BECK, FANNIE DAVIS VEALE (1861–1956). Fannie Beck, writer, daughter of William and Maria Lavenia (Cresswell) Veale, was born in Dresden, Texas, on October 15, 1861. In about 1863 the family moved to the vicinity of Palo Pinto, then on to the extreme western frontier of the state, where they were frequently attacked by Indians. At first the Veales lived in a large, rectangular, stone building that had been used for a fort. They later moved into a four-room, double log cabin. In On the Texas Frontier, a vivid, first-hand account of her life in Texas published in 1937, Fannie recalls the thirteen years of living in fear of the Indians before they were confined to reservations in 1875. Although she had only three years of formal education, Fannie was also taught by her father, who was a teacher, lawyer, judge, and state legislator. In about 1877 the Veales moved to Breckenridge. There, on March 3, 1885, Fannie married Henry Harrison Beck, a cattleman and merchant, who had founded the community's first church. The Becks first settled on a ranch in Bosque County. In 1888 they moved to the Gulf Coast, where they lived for two years in Rockport and twelve years in Aransas Pass. In 1903 they moved to Corsicana, where they lived for one year before moving to Morning Sun, Iowa, Henry's childhood home. Fannie and Henry Beck had eleven children; nine were born in Texas and two in Iowa.

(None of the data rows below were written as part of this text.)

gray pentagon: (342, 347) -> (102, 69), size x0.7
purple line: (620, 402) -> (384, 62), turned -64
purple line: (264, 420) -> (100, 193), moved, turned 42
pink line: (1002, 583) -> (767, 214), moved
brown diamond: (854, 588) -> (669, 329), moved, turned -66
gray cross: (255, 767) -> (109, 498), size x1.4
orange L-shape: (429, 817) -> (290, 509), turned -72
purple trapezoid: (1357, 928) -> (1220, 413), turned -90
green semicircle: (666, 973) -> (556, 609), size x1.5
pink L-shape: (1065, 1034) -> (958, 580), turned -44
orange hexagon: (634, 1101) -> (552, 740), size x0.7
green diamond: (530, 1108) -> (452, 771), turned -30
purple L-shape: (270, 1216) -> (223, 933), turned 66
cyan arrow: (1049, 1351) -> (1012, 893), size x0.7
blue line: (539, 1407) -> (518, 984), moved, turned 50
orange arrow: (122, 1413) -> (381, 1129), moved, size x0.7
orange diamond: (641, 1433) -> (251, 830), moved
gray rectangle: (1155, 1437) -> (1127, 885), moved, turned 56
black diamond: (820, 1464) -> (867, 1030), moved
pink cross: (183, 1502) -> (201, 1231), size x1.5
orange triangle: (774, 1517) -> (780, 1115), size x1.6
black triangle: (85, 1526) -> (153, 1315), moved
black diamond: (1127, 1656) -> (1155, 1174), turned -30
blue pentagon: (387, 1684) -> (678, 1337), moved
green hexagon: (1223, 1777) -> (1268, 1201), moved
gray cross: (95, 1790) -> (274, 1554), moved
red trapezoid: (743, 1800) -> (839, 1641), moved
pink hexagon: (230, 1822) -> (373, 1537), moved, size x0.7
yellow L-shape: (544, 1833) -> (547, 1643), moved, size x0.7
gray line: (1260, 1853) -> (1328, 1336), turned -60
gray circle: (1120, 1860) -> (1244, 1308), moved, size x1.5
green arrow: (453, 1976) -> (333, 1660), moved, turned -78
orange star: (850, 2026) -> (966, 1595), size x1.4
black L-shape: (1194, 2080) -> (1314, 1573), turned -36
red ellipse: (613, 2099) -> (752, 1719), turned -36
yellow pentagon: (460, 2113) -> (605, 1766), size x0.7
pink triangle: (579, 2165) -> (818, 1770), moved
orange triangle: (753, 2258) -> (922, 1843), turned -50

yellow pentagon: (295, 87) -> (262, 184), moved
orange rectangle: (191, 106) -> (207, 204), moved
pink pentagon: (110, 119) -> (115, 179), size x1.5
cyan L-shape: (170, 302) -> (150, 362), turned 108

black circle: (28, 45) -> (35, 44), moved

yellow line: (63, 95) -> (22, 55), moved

Fannie Beck was a civic leader in Morning Sun. She was president of Sorosis Club National, a member of the board of directors of the Morning Sun Public Library, and a Sunday school teacher at the Presbyterian church. She was a Democrat and was keenly interested in politics. In 1937, so that her children would know about their Texas heritage, she published her historical memoir On the Texas Frontier. She died in St. Louis, Missouri, in 1956.


Fannie Davis Veale Beck, On the Texas Frontier: Autobiography of a Texas Pioneer (St. Louis: Britt, 1937). Mary Whatley Clarke, The Palo Pinto Story (Fort Worth: Manney, 1956). Jo Ella Powell Exley, ed., Texas Tears and Texas Sunshine: Voices of Frontier Women (College Station: Texas A&M University Press, 1985).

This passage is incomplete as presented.